Google Kubernetes Engine now supports up to 65,000-node clusters, providing an unmatched scale for training or inference with much-needed capacity for the world’s most resource-hungry AI workloads.
This advancement enables customers to reduce model training time or scale models to multi-trillion parameters or more.
GKE’s capacity offers more than 10X larger scale than the other two largest public cloud providers, according to Google.
GKE is transitioning from the open-source etcd, distributed key-value store, to a new, more robust, key-value store based on Spanner, Google’s distributed database that delivers virtually unlimited scale.
On top of supporting larger GKE clusters, this change will provide improved latency of cluster operations and a stateless cluster control plane.

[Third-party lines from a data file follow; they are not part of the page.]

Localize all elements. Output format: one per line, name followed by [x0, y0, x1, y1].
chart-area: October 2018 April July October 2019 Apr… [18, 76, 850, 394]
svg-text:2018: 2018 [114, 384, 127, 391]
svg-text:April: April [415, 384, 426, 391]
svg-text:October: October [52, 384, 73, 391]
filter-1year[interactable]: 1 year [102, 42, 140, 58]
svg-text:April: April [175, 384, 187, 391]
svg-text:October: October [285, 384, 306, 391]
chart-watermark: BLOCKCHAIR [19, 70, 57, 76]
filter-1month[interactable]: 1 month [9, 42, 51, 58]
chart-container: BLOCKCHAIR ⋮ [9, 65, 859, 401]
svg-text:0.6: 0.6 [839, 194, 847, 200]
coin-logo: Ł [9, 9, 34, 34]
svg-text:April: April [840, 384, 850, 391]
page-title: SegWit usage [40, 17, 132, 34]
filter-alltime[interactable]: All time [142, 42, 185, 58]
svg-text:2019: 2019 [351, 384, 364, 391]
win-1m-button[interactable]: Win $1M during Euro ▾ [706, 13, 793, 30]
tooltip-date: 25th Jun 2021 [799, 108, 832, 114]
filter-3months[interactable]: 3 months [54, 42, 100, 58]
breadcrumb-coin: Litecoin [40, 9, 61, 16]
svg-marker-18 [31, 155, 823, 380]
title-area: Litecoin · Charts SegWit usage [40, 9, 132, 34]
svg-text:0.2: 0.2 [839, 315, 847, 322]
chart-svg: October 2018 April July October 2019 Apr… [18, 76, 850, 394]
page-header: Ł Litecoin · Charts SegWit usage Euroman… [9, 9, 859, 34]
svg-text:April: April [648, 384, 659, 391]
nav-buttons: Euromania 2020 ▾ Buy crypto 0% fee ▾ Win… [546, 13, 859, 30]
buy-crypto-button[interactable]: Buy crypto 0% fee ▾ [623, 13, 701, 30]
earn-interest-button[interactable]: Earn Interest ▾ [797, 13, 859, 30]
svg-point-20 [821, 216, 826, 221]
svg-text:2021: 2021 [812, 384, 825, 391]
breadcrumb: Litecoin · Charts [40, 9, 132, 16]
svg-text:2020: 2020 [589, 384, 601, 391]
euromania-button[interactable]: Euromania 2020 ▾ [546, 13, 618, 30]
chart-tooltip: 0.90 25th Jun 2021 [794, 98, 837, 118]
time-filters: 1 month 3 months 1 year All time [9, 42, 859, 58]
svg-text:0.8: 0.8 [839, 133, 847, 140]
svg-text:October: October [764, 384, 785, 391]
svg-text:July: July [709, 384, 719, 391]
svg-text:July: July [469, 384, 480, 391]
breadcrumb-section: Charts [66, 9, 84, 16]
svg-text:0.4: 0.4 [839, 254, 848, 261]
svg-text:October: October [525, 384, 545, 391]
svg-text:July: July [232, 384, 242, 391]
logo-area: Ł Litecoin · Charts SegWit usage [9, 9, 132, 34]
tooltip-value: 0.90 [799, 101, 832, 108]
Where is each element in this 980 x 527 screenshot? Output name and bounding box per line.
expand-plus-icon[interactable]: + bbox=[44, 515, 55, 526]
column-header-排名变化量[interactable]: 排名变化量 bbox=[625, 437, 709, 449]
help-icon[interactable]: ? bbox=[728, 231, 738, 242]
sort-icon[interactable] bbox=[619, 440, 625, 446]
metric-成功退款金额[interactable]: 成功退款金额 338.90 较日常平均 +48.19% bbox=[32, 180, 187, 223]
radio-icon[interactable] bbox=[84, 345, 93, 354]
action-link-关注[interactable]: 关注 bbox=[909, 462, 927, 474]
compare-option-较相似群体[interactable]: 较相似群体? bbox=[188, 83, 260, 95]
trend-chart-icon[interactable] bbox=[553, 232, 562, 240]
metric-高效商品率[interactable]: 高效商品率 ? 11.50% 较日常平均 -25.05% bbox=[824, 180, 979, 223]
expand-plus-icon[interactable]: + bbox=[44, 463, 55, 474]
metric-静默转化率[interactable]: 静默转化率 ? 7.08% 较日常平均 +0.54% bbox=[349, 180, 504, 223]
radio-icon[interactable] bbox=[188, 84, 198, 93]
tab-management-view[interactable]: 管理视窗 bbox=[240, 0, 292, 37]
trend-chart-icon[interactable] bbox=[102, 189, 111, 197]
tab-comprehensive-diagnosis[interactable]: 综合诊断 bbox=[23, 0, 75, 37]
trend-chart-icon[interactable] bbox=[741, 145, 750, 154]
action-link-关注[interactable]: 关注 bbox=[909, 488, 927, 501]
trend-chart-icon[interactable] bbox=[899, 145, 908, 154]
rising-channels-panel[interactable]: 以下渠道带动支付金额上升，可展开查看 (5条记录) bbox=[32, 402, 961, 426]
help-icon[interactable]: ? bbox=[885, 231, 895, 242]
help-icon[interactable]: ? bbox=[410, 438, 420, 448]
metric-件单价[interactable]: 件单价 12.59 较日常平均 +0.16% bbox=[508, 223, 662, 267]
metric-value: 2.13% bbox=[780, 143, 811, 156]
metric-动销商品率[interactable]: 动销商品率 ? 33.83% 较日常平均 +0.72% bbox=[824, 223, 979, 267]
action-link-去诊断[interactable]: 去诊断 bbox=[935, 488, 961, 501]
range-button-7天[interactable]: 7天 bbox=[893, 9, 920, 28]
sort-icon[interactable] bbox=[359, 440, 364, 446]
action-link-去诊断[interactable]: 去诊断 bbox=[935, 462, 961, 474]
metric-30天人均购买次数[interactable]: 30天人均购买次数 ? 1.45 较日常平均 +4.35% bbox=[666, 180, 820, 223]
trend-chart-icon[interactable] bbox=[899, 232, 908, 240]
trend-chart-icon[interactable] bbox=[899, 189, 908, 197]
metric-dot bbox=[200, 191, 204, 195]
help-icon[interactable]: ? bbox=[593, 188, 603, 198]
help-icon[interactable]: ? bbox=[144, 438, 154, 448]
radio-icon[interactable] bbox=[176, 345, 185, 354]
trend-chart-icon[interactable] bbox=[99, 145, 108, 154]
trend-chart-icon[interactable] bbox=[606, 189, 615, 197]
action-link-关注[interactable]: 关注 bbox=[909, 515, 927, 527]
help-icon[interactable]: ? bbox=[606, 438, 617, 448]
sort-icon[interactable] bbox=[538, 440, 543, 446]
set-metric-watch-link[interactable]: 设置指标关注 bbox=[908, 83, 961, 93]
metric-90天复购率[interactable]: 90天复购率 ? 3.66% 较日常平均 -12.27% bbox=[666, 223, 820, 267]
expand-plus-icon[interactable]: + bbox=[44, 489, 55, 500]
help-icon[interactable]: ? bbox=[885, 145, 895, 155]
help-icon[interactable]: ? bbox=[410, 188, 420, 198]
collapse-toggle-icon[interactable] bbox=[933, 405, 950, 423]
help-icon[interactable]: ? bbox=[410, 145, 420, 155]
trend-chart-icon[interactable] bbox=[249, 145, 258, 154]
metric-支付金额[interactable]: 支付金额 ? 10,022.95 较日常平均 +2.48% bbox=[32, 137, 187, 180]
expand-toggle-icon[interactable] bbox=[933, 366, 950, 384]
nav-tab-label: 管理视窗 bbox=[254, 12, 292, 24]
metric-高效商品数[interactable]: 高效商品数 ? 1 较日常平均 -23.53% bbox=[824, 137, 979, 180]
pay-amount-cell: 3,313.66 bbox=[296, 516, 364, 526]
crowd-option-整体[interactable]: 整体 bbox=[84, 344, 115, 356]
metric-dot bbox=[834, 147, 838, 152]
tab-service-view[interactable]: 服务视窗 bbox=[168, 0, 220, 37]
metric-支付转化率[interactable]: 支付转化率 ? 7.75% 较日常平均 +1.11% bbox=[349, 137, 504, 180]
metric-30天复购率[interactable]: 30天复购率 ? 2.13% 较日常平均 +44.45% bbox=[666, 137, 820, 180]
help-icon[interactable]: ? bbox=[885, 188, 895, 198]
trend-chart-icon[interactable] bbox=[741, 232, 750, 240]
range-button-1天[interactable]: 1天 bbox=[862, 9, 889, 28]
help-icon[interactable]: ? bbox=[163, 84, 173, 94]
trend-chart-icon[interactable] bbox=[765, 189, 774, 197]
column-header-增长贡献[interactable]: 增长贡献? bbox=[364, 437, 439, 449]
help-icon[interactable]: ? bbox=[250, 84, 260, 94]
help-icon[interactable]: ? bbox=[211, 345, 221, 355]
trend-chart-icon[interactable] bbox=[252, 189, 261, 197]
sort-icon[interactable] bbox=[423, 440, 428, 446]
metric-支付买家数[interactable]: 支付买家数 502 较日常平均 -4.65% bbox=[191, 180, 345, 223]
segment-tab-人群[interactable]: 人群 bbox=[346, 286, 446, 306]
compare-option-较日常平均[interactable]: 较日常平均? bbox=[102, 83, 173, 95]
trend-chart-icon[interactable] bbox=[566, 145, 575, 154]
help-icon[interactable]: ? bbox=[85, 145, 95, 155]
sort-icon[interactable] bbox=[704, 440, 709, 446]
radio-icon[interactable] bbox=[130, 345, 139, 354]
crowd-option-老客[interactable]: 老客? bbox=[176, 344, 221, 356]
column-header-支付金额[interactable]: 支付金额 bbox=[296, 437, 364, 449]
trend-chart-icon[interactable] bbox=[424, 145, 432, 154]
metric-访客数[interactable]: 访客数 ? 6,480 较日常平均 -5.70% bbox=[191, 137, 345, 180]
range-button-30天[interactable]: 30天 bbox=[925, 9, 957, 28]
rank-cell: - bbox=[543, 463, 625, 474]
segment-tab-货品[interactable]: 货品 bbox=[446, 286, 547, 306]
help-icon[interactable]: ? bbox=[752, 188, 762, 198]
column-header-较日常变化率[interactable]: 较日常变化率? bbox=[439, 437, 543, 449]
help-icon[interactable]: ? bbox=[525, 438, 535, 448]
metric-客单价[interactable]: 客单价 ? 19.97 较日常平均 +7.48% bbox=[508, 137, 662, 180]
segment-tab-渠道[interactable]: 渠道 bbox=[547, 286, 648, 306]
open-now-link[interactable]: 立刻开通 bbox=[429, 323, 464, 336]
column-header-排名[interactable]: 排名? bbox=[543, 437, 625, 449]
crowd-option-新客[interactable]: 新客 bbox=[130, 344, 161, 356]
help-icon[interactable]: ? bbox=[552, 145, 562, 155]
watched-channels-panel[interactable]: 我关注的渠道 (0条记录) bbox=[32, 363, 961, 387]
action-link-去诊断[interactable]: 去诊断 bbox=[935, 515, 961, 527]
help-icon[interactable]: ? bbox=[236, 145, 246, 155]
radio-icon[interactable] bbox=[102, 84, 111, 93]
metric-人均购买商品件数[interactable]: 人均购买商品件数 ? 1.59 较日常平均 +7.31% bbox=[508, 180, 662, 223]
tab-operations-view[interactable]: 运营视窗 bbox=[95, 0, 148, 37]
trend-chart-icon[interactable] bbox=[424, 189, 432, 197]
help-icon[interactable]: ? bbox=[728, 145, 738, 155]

GKE now scales significantly faster with a control plane that automatically adjusts to high-volume operations, while maintaining predictable operational latencies.
Guided by Google's long-standing and robust open-source culture, GKE provides substantial contributions to the open-source community, including when it comes to scaling Kubernetes.
Recent innovations in this space include Fully managed DCGM metrics for improved accelerator monitoring and Custom compute classes, which offer greater control over compute resource allocation and scaling.
GKE’s support for larger clusters will help companies like Anthropic accelerate AI innovation and work more efficiently across diverse workloads.
At Google Cloud, the company is dedicated to providing the best platform for running containerized workloads, consistently pushing the boundaries of innovation.